Blog

Archive for July, 2009

Programming Contest! Win iPhone 3GS & $2,000 Cloud Credit

By | July 14th, 2009 at 9:07AM

We’re kicking off a programming contest today that is sure to challenge even the most comp-sci heavy engineers out there, and we’re excited to see what you all come up with. With the difficulty of the challenge in mind, we’ve got some great prizes for the winner: an iPhone 3GS AND $2,000 of Cloud (Flex or Solo) credit. Now to jump right in and answer all your questions…

What is the contest?

You must tweet a sequence of twelve words that when hashed is bit-wise closest to a hash of a challenge phrase that we will announce the morning of July 20th.  All words must be from a 1,000 word dictionary we will provide at that same time. You are allowed to append up to five random characters to the end of your entry. We’re pretty confident you’ll want to write a program to automate the finding of close matches, so announcing this a week in advance should give you enough time to get your programs up and running.

How do I enter?

To enter the contest, follow @engineyard on Twitter and tweet your best candidate word sequence before 6pm Pacific Time on July 21st. This means you have about 30 hours between the availability of the challenge phrase and dictionary, and the entry submission cut-off time.

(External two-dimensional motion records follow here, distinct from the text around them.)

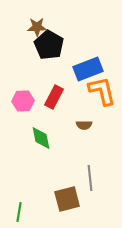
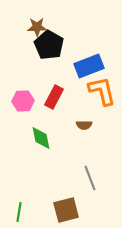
blue rectangle: moved 1 px right, 3 px up
gray line: rotated 15 degrees counterclockwise
brown square: moved 1 px left, 11 px down
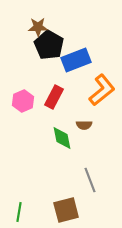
brown star: moved 1 px right
blue rectangle: moved 13 px left, 6 px up
orange L-shape: moved 1 px up; rotated 64 degrees clockwise
pink hexagon: rotated 20 degrees counterclockwise
green diamond: moved 21 px right
gray line: moved 2 px down
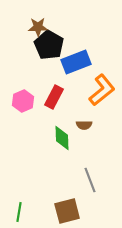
blue rectangle: moved 2 px down
green diamond: rotated 10 degrees clockwise
brown square: moved 1 px right, 1 px down
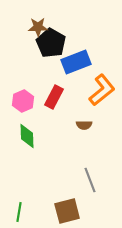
black pentagon: moved 2 px right, 2 px up
green diamond: moved 35 px left, 2 px up
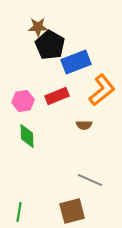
black pentagon: moved 1 px left, 2 px down
red rectangle: moved 3 px right, 1 px up; rotated 40 degrees clockwise
pink hexagon: rotated 15 degrees clockwise
gray line: rotated 45 degrees counterclockwise
brown square: moved 5 px right
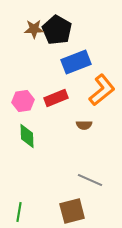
brown star: moved 4 px left, 2 px down
black pentagon: moved 7 px right, 15 px up
red rectangle: moved 1 px left, 2 px down
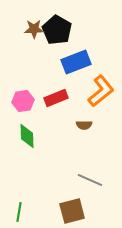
orange L-shape: moved 1 px left, 1 px down
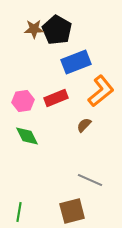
brown semicircle: rotated 133 degrees clockwise
green diamond: rotated 25 degrees counterclockwise
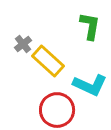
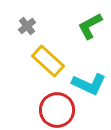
green L-shape: rotated 128 degrees counterclockwise
gray cross: moved 4 px right, 18 px up
cyan L-shape: moved 1 px left, 1 px up
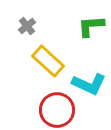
green L-shape: moved 1 px right; rotated 24 degrees clockwise
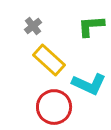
gray cross: moved 6 px right
yellow rectangle: moved 1 px right, 1 px up
red circle: moved 3 px left, 3 px up
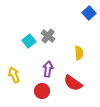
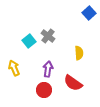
yellow arrow: moved 7 px up
red circle: moved 2 px right, 1 px up
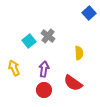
purple arrow: moved 4 px left
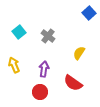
cyan square: moved 10 px left, 9 px up
yellow semicircle: rotated 144 degrees counterclockwise
yellow arrow: moved 3 px up
red circle: moved 4 px left, 2 px down
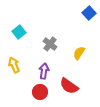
gray cross: moved 2 px right, 8 px down
purple arrow: moved 2 px down
red semicircle: moved 4 px left, 3 px down
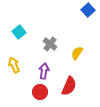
blue square: moved 1 px left, 3 px up
yellow semicircle: moved 2 px left
red semicircle: rotated 102 degrees counterclockwise
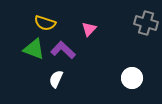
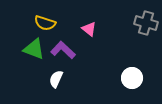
pink triangle: rotated 35 degrees counterclockwise
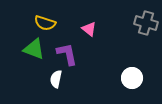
purple L-shape: moved 4 px right, 4 px down; rotated 35 degrees clockwise
white semicircle: rotated 12 degrees counterclockwise
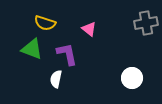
gray cross: rotated 25 degrees counterclockwise
green triangle: moved 2 px left
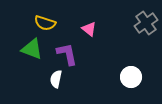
gray cross: rotated 25 degrees counterclockwise
white circle: moved 1 px left, 1 px up
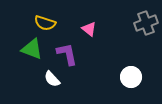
gray cross: rotated 15 degrees clockwise
white semicircle: moved 4 px left; rotated 54 degrees counterclockwise
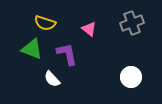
gray cross: moved 14 px left
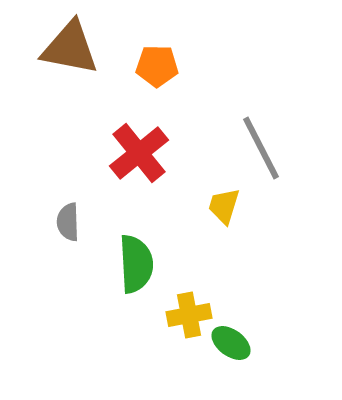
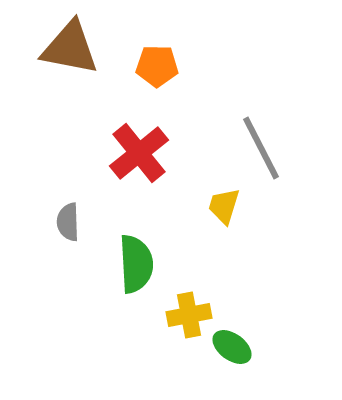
green ellipse: moved 1 px right, 4 px down
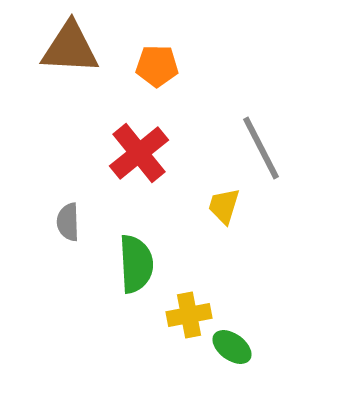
brown triangle: rotated 8 degrees counterclockwise
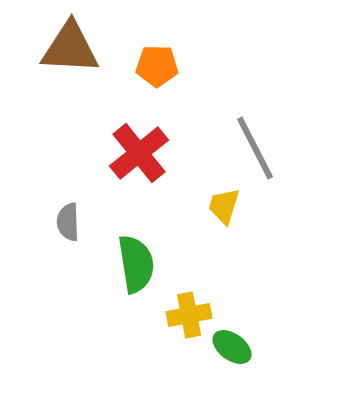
gray line: moved 6 px left
green semicircle: rotated 6 degrees counterclockwise
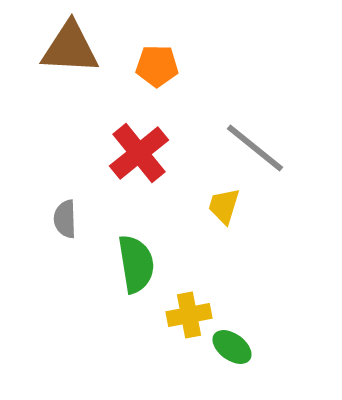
gray line: rotated 24 degrees counterclockwise
gray semicircle: moved 3 px left, 3 px up
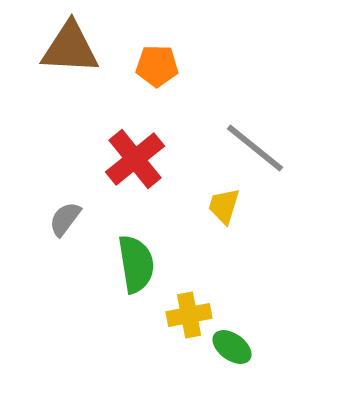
red cross: moved 4 px left, 6 px down
gray semicircle: rotated 39 degrees clockwise
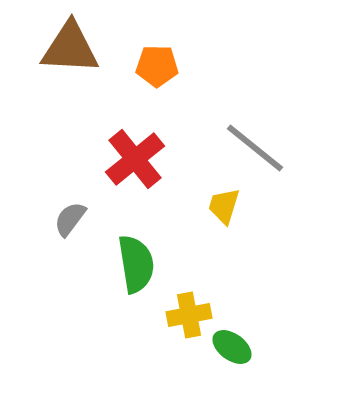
gray semicircle: moved 5 px right
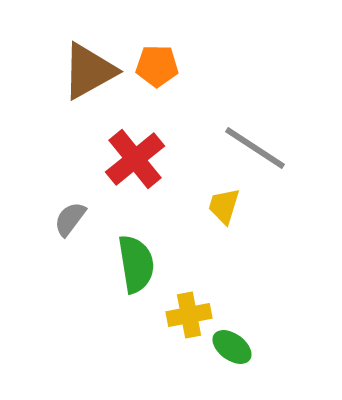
brown triangle: moved 19 px right, 23 px down; rotated 32 degrees counterclockwise
gray line: rotated 6 degrees counterclockwise
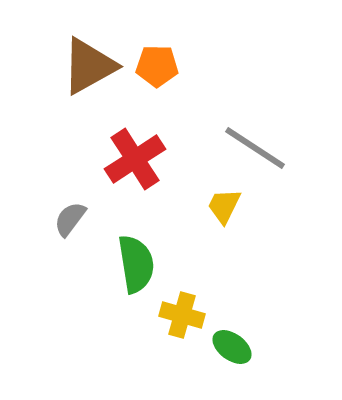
brown triangle: moved 5 px up
red cross: rotated 6 degrees clockwise
yellow trapezoid: rotated 9 degrees clockwise
yellow cross: moved 7 px left; rotated 27 degrees clockwise
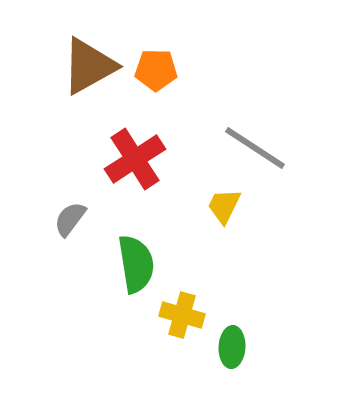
orange pentagon: moved 1 px left, 4 px down
green ellipse: rotated 57 degrees clockwise
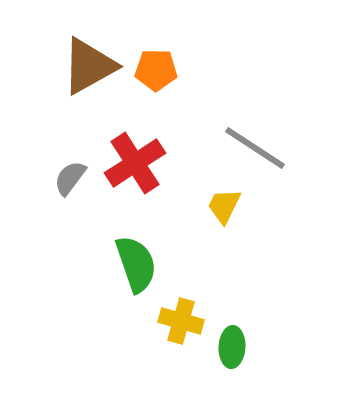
red cross: moved 4 px down
gray semicircle: moved 41 px up
green semicircle: rotated 10 degrees counterclockwise
yellow cross: moved 1 px left, 6 px down
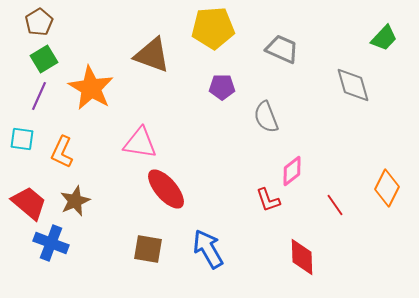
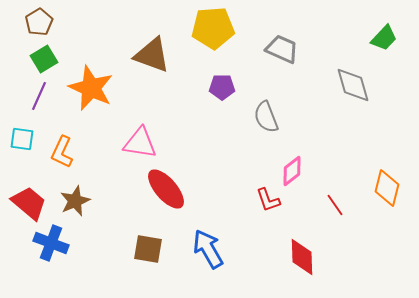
orange star: rotated 6 degrees counterclockwise
orange diamond: rotated 12 degrees counterclockwise
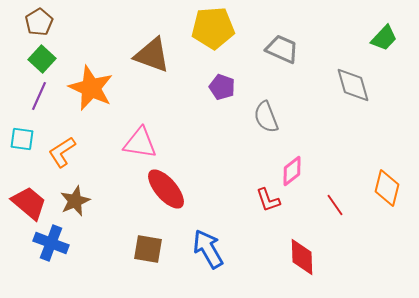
green square: moved 2 px left; rotated 16 degrees counterclockwise
purple pentagon: rotated 20 degrees clockwise
orange L-shape: rotated 32 degrees clockwise
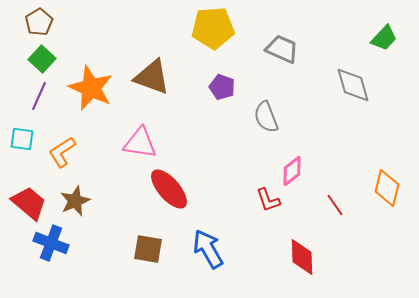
brown triangle: moved 22 px down
red ellipse: moved 3 px right
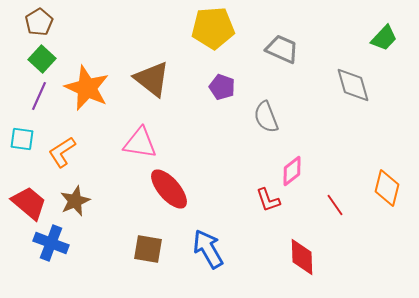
brown triangle: moved 2 px down; rotated 18 degrees clockwise
orange star: moved 4 px left
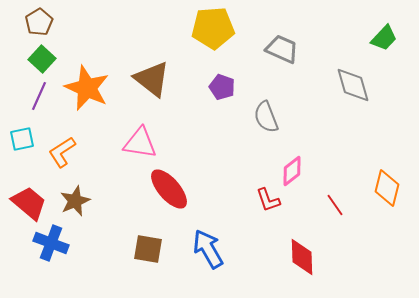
cyan square: rotated 20 degrees counterclockwise
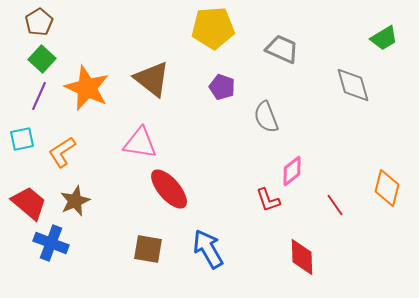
green trapezoid: rotated 16 degrees clockwise
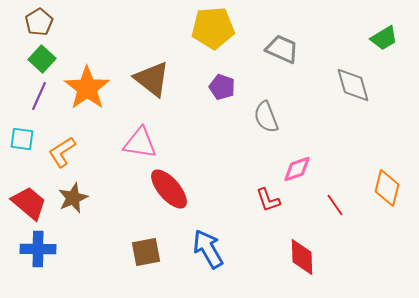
orange star: rotated 12 degrees clockwise
cyan square: rotated 20 degrees clockwise
pink diamond: moved 5 px right, 2 px up; rotated 20 degrees clockwise
brown star: moved 2 px left, 3 px up
blue cross: moved 13 px left, 6 px down; rotated 20 degrees counterclockwise
brown square: moved 2 px left, 3 px down; rotated 20 degrees counterclockwise
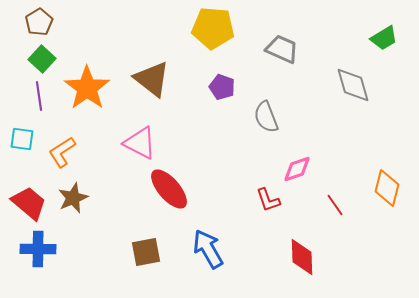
yellow pentagon: rotated 9 degrees clockwise
purple line: rotated 32 degrees counterclockwise
pink triangle: rotated 18 degrees clockwise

As previously mentioned, the winner of the contest will get an iPhone 3GS AND $2,000 of Cloud (Flex or Solo) credit). [You can also choose an alternative of load test credits worth $2,000 from browsermob]. Second prize is another iPhone 3GS.

So how does it work exactly? (Update! Example Now Clearer!)

Let’s take an example: a dictionary excerpt is: “Cloud, Ruby, DHH, one, eight, six, active, record, controller, data, rspec, mongrel, MySQL, postgresSQL, tokyo, MRI, jruby, rubinius, memcached, exception, metaprogramming, reflection.” Let’s also say we announce that the challenge phrase is I am not a big believer in fortune telling

To submit a contest entry, you would follow us on Twitter and tweet your best entry, e.g:
“@engineyard Rubinius one eight six active active record memcached exception JRuby DHH TOKYO sdfe3″

We will take the SHA-1 hash of this phrase: Rubinius one eight six active active record memcached exception JRuby DHH TOKYO sdfe3 which hashes to cd36b6dc8d4ed51b36dd7fce08f500392a7fb782 and compare it to the SHA-1 hash of I am not a big believer in fortune telling (which hashes to: 6cac827bae250971a8b1fb6e2a96676f7a077b60).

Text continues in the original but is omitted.